Hace unos días nos reunimos en una cena (entre las cinco más importantes que cuento en el año) a la que acudimos nada menos que 35 personas. Llegué a la hora prevista por los pelos. Y mis pelos fueron el tema de cachondeo durante toda la velada.
«Quién te ha visto y quién te ve» me dije, cuando me miré por última vez en el espejo del ascensor mal vestida, apenas maquillada y con la melena mojada a modo de mocho apenas escurrido. «Bueno... mis pirulis son tan buenas, y saben lo acelerada que voy siempre, que mirarán pero callarán», confié.

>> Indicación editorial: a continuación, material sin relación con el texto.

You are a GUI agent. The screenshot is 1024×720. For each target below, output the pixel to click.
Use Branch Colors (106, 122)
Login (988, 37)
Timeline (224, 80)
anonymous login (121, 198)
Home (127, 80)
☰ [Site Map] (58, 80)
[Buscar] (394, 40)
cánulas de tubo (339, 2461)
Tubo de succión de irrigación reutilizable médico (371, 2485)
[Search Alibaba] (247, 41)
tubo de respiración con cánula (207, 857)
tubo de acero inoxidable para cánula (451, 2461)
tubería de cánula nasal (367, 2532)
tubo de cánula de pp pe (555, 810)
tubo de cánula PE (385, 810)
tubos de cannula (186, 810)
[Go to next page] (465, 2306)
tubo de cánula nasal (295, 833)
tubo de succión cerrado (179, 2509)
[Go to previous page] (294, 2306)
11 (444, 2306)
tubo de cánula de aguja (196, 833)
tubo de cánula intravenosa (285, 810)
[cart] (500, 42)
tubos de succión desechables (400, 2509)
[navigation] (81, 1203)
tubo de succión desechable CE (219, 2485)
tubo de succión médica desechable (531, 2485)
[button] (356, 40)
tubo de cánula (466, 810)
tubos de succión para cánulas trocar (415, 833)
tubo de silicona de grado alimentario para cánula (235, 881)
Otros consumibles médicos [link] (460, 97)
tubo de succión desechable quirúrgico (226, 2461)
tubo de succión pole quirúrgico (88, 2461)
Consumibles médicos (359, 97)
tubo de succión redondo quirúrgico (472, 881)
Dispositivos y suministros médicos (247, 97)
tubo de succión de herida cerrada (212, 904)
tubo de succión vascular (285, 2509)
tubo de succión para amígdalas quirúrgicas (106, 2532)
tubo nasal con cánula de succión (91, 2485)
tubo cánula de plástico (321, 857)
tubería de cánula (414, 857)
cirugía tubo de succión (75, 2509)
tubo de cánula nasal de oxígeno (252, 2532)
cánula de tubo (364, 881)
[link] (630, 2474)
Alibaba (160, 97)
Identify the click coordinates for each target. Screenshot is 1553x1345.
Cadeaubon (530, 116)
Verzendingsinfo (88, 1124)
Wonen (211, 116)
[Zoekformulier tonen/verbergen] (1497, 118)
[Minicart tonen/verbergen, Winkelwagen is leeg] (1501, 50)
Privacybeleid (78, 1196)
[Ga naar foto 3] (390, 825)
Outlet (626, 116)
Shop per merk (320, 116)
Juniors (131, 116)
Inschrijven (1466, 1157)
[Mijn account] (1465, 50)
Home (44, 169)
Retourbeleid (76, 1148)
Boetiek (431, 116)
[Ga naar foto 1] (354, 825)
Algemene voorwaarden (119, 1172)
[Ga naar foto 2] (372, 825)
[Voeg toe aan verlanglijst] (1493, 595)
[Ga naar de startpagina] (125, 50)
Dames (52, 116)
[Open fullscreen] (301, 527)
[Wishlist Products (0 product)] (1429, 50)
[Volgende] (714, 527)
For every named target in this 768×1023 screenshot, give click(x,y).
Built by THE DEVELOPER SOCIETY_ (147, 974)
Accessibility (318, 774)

Con lo que no contaba es que esa noche a mis comadres les iba a salir la faceta socarrona. Durante el aperitivo no tuvieron otra que abrir un debate amplio, que a mí se me hizo eterno, sobre si ese peinado (por llamarlo algo) me quedaba mejor o peor. Yo no veía más que ojos observando mi cabeza.
Pero eso no fue nada para lo que vino después. Número impar de comensales; en consecuencia, alguien debía colocarse en la 'presidencia' de la mesa. «¡Pepa!, ¡Que se ponga Pepa!», propusieron. Y Así me pasé tres horas ofreciendo un campo de visión perfecto para los 34 restantes. Sofocada por tanto recochineo sobre mi pelo cogí un bolígrafo del bolso y a modo de pinza me hice un moño. Luego me lo quité. Y vuelta con el tema: que si te queda mejor recogido, que si mejor suelto, que si a mí me gustas más con el pelo liso, que si mejor rizado. «¿Alguien necesita un boli?, ¡Pepa tiene uno!», llegaron a decir.
Prometí que la guasa no les saldría gratis y así lo cumplo. Más que por mis narices, por mis pelos.